Extracting biological insight from transcript-level RNA-Seq analysis can be very challenging. Due to the volume and complexity of output from RNA-Seq analysis pipelines, many users may choose to focus only on gene-level results, and thus miss crucial biological insights that a transcript-level analysis can provide. We are happy to present CummeRbund, an R/Bioconductor package that simplifies the organization, access, exploration, and visualization of the various output files of a Cuffdiff differential expression analysis. CummeRbund begins by re-organizing the Cuffdiff output files, and storing these data in a local SQLite database. During this process, CummeRbund indexes the data to speed up access to specific feature data (genes, isoforms, TSS, CDS, etc.), and preserves the various relationships between these features. Access to data elements is done through R via the RSQLite package and data are presented in appropriately structured R classes with various convenience functions designed to streamline your workflow.

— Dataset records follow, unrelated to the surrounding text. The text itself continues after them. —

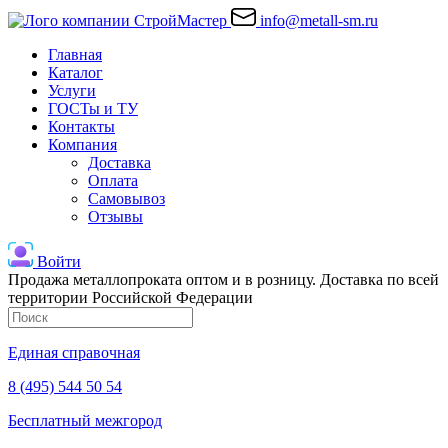
info@metall-sm.ru
Главная
Каталог
Услуги
ГОСТы и ТУ
Контакты
Компания
Доставка
Оплата
Самовывоз
Отзывы
Войти
Продажа металлопроката оптом и в розницу. Доставка по всей
территории Российской Федерации
Единая справочная
8 (495) 544 50 54
Бесплатный межгород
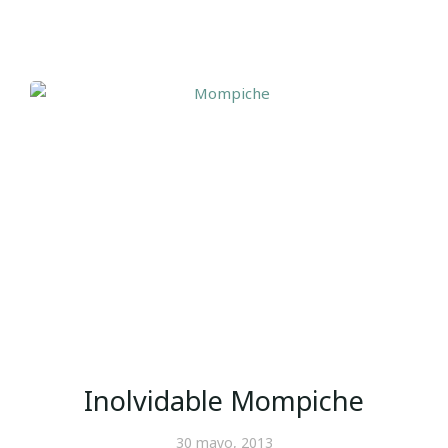
Inolvidable Mompiche
30 mayo, 2013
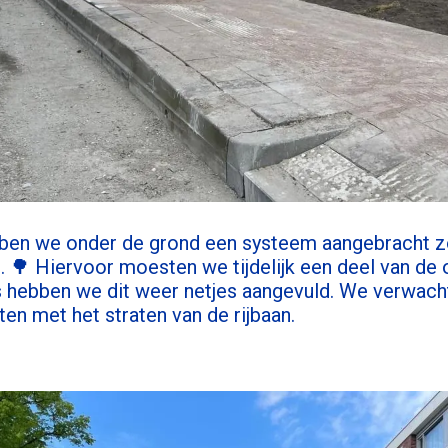
en we onder de grond een systeem aangebracht z
n. 🌳 Hiervoor moesten we tijdelijk een deel van de
 hebben we dit weer netjes aangevuld. We verwach
ten met het straten van de rijbaan.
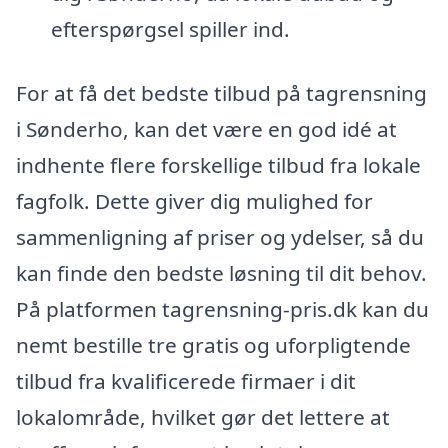
efterspørgsel spiller ind.
For at få det bedste tilbud på tagrensning
i Sønderho, kan det være en god idé at
indhente flere forskellige tilbud fra lokale
fagfolk. Dette giver dig mulighed for
sammenligning af priser og ydelser, så du
kan finde den bedste løsning til dit behov.
På platformen tagrensning-pris.dk kan du
nemt bestille tre gratis og uforpligtende
tilbud fra kvalificerede firmaer i dit
lokalområde, hvilket gør det lettere at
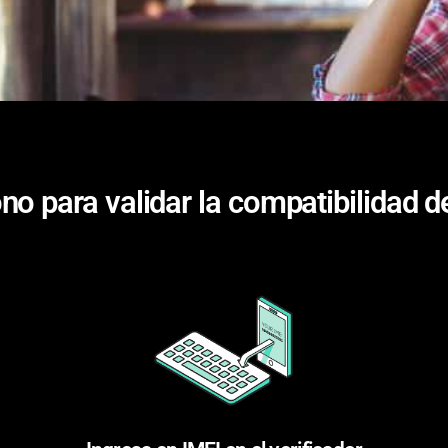
ono para validar la compatibilidad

CummeRbund simplifies the way in which you access and analyze your RNA-Seq data. Features include:

  • Numerous plotting methods to allow for rapid visualization of RNA-Seq data quality and global statistics such as FPKM distribution, as well as simple routines for plotting expression levels for one or more genes, their isoforms, TSS groups, or CDS groups.
    • Plots are generally publication-ready. However, because they are built with ggplot2, plot objects returned by the plotting routines are easy to manipulate in a live R session so you can tweak them to your specification.
  • Persistent storage and indexing of cuffdiff data in a relational database.
    • Quicker searching for feature-specific information
    • Seamless aggregation of all related data points.
    • Direct SQL/RSQLite querying of cuffdiff data for access to complex datasets using specialized queries.
  • Formalized R classes for data access and manipulation.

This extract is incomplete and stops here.